-- SUPPLIED ENTRIES follows --

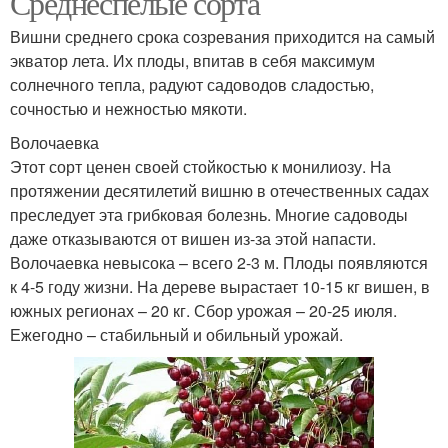
Среднеспелые сорта
Вишни среднего срока созревания приходится на самый
экватор лета. Их плоды, впитав в себя максимум
Сорта для данного
солнечного тепла, радуют садоводов сладостью,
региона
сочностью и нежностью мякоти.
Волочаевка
Этот сорт ценен своей стойкостью к монилиозу. На
протяжении десятилетий вишню в отечественных садах
преследует эта грибковая болезнь. Многие садоводы
даже отказываются от вишен из-за этой напасти.
Волочаевка невысока – всего 2-3 м. Плоды появляются
к 4-5 году жизни. На дереве вырастает 10-15 кг вишен, в
южных регионах – 20 кг. Сбор урожая – 20-25 июля.
Ежегодно – стабильный и обильный урожай.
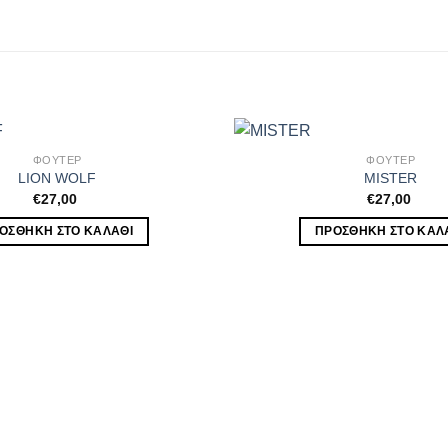
ΦΟΥΤΕΡ
ΦΟΥΤΕΡ
LION WOLF
MISTER
€
27,00
€
27,00
ΟΣΘΉΚΗ ΣΤΟ ΚΑΛΆΘΙ
ΠΡΟΣΘΉΚΗ ΣΤΟ ΚΑΛ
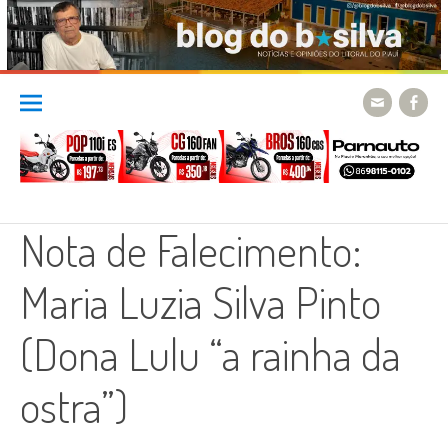
Skip
to
content
Nota de Falecimento:
Maria Luzia Silva Pinto
(Dona Lulu “a rainha da
ostra”)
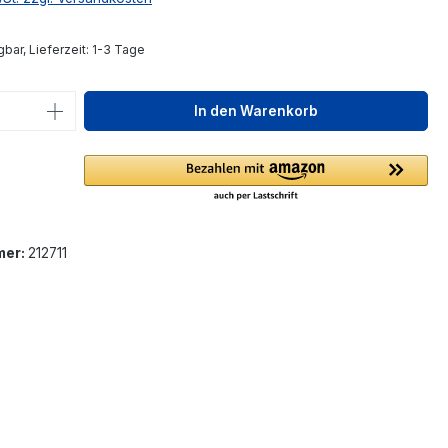
bar, Lieferzeit: 1-3 Tage
 Anzahl: Gib den gewünschten Wert ein 
In den Warenkorb
mer:
212711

-- SUPPLIED ENTRIES concluded --

> _EXERCISE PROMPT_:
Transcribe all of the records above character for character. Exclude the pictures.

> _WRITTEN ANSWER_:
Среднеспелые сорта
Вишни среднего срока созревания приходится на самый
экватор лета. Их плоды, впитав в себя максимум
Сорта для данного
солнечного тепла, радуют садоводов сладостью,
региона
сочностью и нежностью мякоти.
Волочаевка
Этот сорт ценен своей стойкостью к монилиозу. На
протяжении десятилетий вишню в отечественных садах
преследует эта грибковая болезнь. Многие садоводы
даже отказываются от вишен из-за этой напасти.
Волочаевка невысока – всего 2-3 м. Плоды появляются
к 4-5 году жизни. На дереве вырастает 10-15 кг вишен, в
южных регионах – 20 кг. Сбор урожая – 20-25 июля.
Ежегодно – стабильный и обильный урожай.
ΦΟΥΤΕΡ
ΦΟΥΤΕΡ
LION WOLF
MISTER
€
27,00
€
27,00
ΟΣΘΉΚΗ ΣΤΟ ΚΑΛΆΘΙ
ΠΡΟΣΘΉΚΗ ΣΤΟ ΚΑΛ
Skip
to
content
Nota de Falecimento:
Maria Luzia Silva Pinto
(Dona Lulu “a rainha da
ostra”)
bar, Lieferzeit: 1-3 Tage
 Anzahl: Gib den gewünschten Wert ein 
In den Warenkorb
mer:
212711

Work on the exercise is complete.